For the next high fidelity mockup and final design:

• I removed the bus icon, and enlarged the bus number (I was bummed I wasn’t going to use my handmade bus icon)

• Removed the top navigational piece as it was not needed (initially from doing my competitive analysis, I thought doing a navigational piece was a great add on, but from the client, it was not). So I removed it to not introduce scope creep

• Removed the next arriving bus icon

• The large blocks of numbers on the left hand side were too close together, so the minutes got moved to the right while the bus number remained

• The right hand alignment was hard to read for the buses, so it moved to the middle and was left aligned

After a few iterations, the final visual design of the the app is a light gray, and I added a pop of color for the bus numbers in purple. The bus information is in SF Pro Display and arrival time in SF Pro text, and are in different sizes, weights, and colors to show visual heiarchy.
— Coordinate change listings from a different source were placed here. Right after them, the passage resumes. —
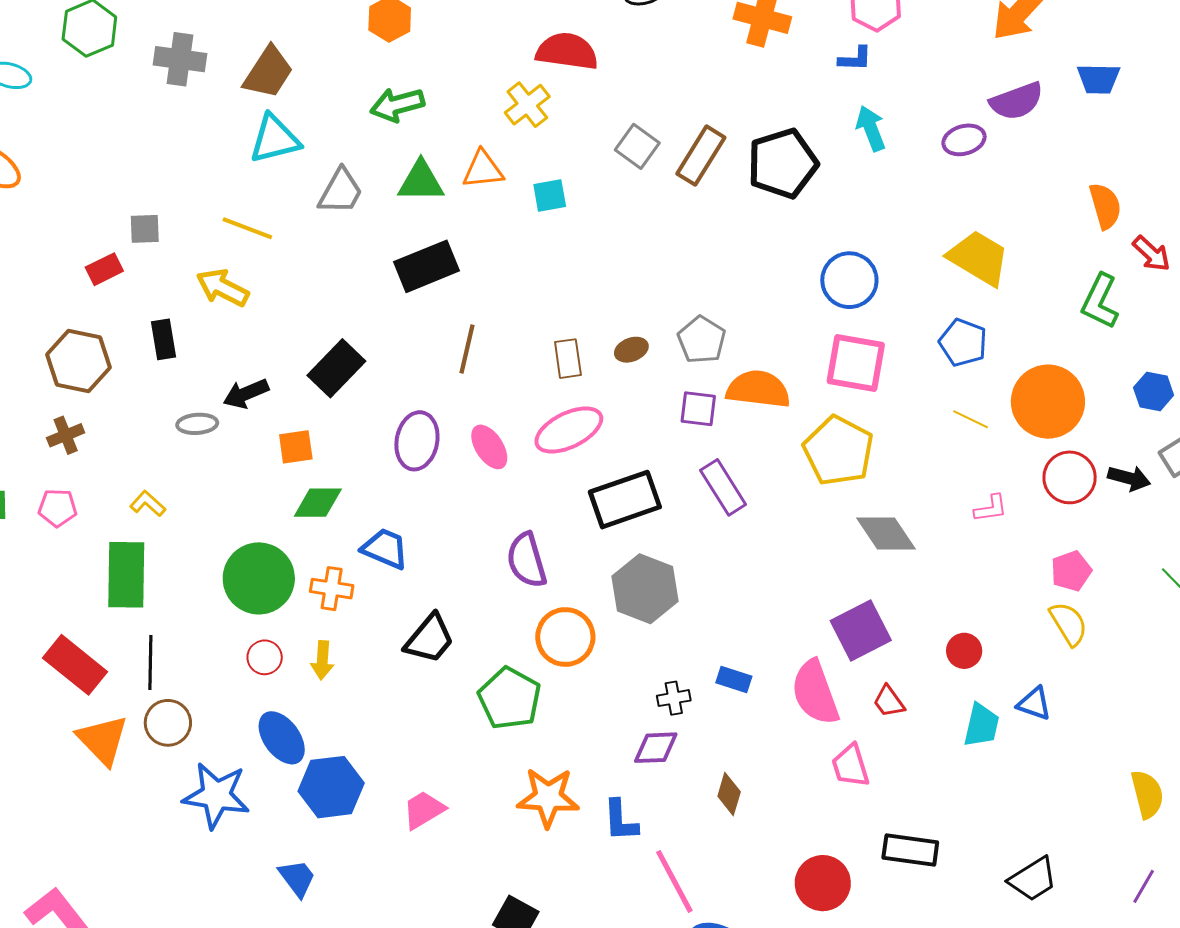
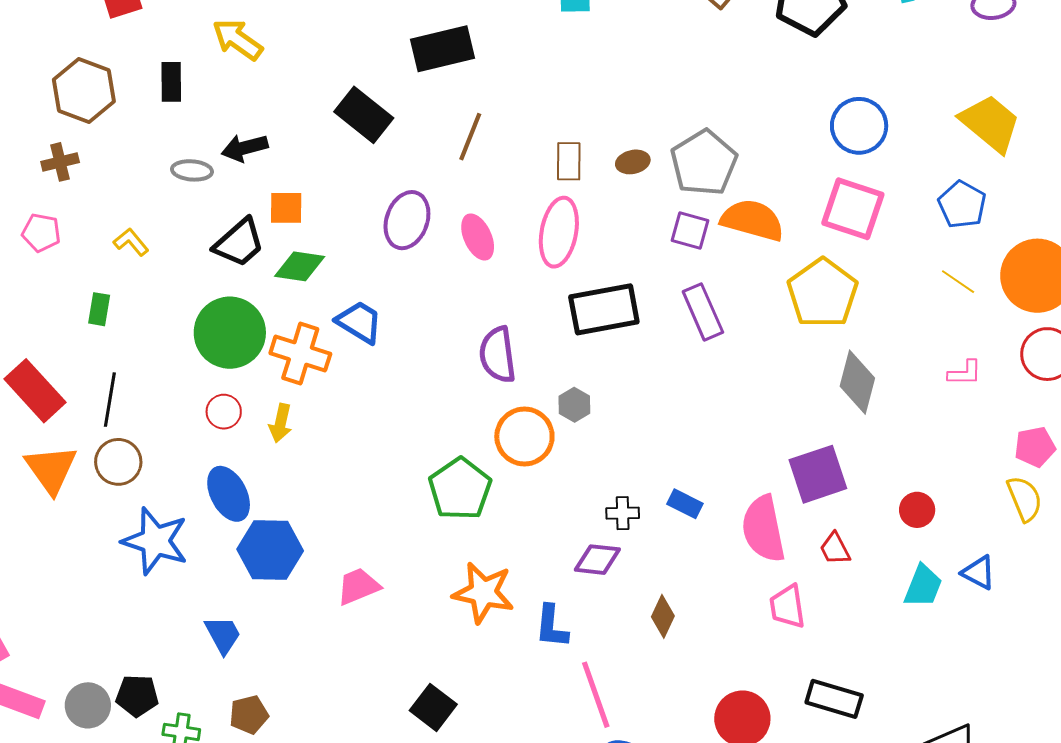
gray pentagon: (702, 340) -> (704, 163), size x1.4
black rectangle: (336, 368) -> (364, 115), moved, turned 76
pink ellipse: (569, 430) -> (559, 232), turned -62
gray diamond: (886, 534) -> (857, 382), turned 40
green rectangle: (126, 575) -> (99, 309), size x0.5
orange cross: (332, 589) -> (300, 354), size x1.4
gray hexagon: (645, 589) -> (574, 405), moved, size x0.5
black trapezoid: (430, 639) -> (239, 243), moved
The final high fidelity mockup now helps riders know what the next arriving bus is by displaying the bus number (on the left), how much time they have to get to the next bus stop by including its frequency (in the middle), and how long the bus ride will take (on the right).

Frontend Development

Final Design

The Finishing Touches

After finishing the high fidelity mockup, I learned how to use the terminal, Git, GitHub, HTML, and CSS to translate my visual design in Figma to a working prototype.

View on Github

The Evolution of BusyBus

Click photo to view larger

When implementing the frontend HTML & CSS, we were provided with the correct bus numbers, names of the bus routes, direction the buses are going in, frequency, and even outages. I removed the “BUS” above the bus number to remove redundancies, left aligned the bus number, but kept its color purple. For out of service buses, I highlighted them in red and changed their duration to 0 minutes to alert riders.

What I learned the most from this BusyBus case study was visual heiarchy, frontend HTML & CSS, and learning how to keep your designs simple. For coding, I learned how to create objects within CSS, and how much alignment is important. On my frontend development, I do have a hover over state, but since this is a mobile app, users will not enjoy this feature.

If I had more time, I would continue building these additional screens and code them.